Fantasy Warriors Box cover from 1990. 102 Miniatures, Rulebook, Counters. Back then a good start into Fantasy Wargaming. |
To be honest, if I could go back in the fantasy hobby, I would continue at the point where I was around between 1992 and 1995. What I didn't know back then: we - my wargaming friends and I - already had everything. Or let's say almost. The little that was missing would have been easy to get, the bits that were annoying us would have been easily changed. A little bit of planning, a minimum of investment and a manageable amount of effort would have closed all the gaps and would have ended all the problems.
Back then, for example, we had a somewhat messed up set of rules - which no one knows anymore because it was only printed in the form of a series of articles in the in-house magazine of a local games store - which we could have adapted to our needs and findings. And that would have produced a set of rules that could have been used ever since. But we didn't. We went to Warhammer, another mess, but in color.
And if we had adapted the obscure combat rules in the role-playing game we used at that time to our needs, this would have opened (literally!) a whole world of fantasy gaming with hundreds of adventure modules, several big and legendary campaigns, novels and even some computer games. But it was not meant to be. However - to be correct - our 90s role-playing game actually came to an end on an evening when the game master at the time was so extremely inflexible and stubborn and behaved so strangely that nobody wanted to play the RPG anymore after that.
And that brings me to the points that have always bothered me in the hobby (and sometimes people in general) : obedience to given systems, inflexibility and a lack of focus. A lot of people cannot approach things in a relaxed manner, can't focus on one thing at a time or concentrate their effort so that things go ahead.

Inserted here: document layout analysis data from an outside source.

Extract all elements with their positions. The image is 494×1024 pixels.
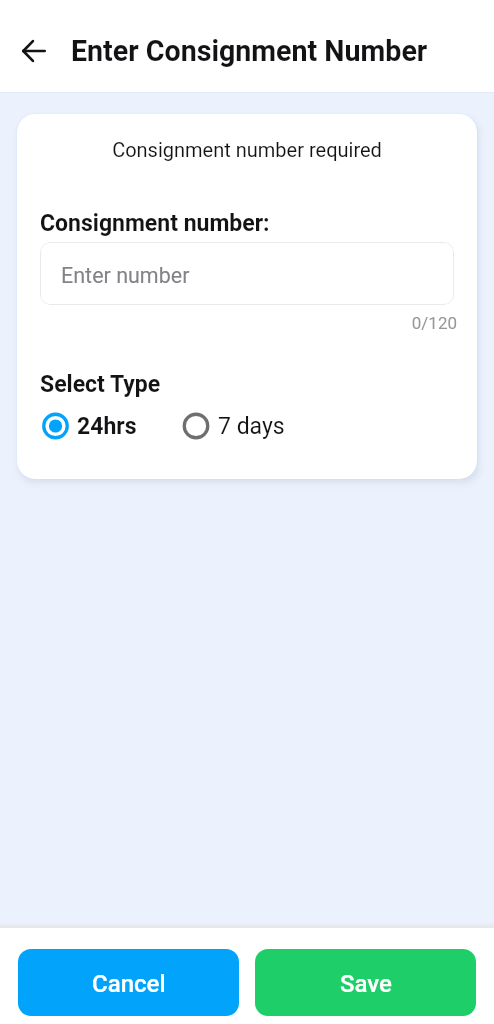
button[interactable]: Back — [13, 30, 54, 71]
staticText: Consignment number required — [40, 138, 454, 161]
staticText: Cancel — [92, 970, 166, 998]
staticText: Enter number — [61, 263, 190, 288]
staticText: 7 days — [218, 413, 285, 440]
button[interactable]: 7 days — [181, 411, 285, 441]
button[interactable]: Enter number — [40, 242, 454, 305]
staticText: 0/120 — [43, 313, 457, 333]
staticText: Save — [340, 970, 392, 998]
button[interactable]: Cancel — [18, 949, 239, 1016]
staticText: Consignment number: — [40, 210, 270, 237]
button[interactable]: 24hrs — [40, 411, 137, 441]
staticText: Select Type — [40, 371, 161, 398]
staticText: 24hrs — [77, 413, 137, 440]
button[interactable]: Save — [255, 949, 476, 1016]
staticText: Enter Consignment Number — [71, 34, 428, 68]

Roleplaying started again more than ten years later and I was part of several long running roleplaying groups, but I haven't had any real fantasy wargaming for a long time now. And my last roleplaying group broke up in 2019 because one of the guys moved away - right after the end of the best campaign I ever had. The pandemic that followed shortly afterwards and the long period of isolation then did its part to seal the situation.
That was 5 years ago now. Time flies. For me, it's now the time to finally bring my activities in the fantasy area into a stable and sustainable state. And the only way seems to finally admit that solo wargaming and - if I can manage this - solo adventure gaming is the only really reliable solution. Dependence on others always carries the risk that everything will fall apart and I really have had enough of that. I had this too often and not only in the hobby. It is actually unbearable that external factors, most of which don't have anything to do with my life, keep interrupting my hobby activities. In other areas nobody would accept that. And I am no longer willing too.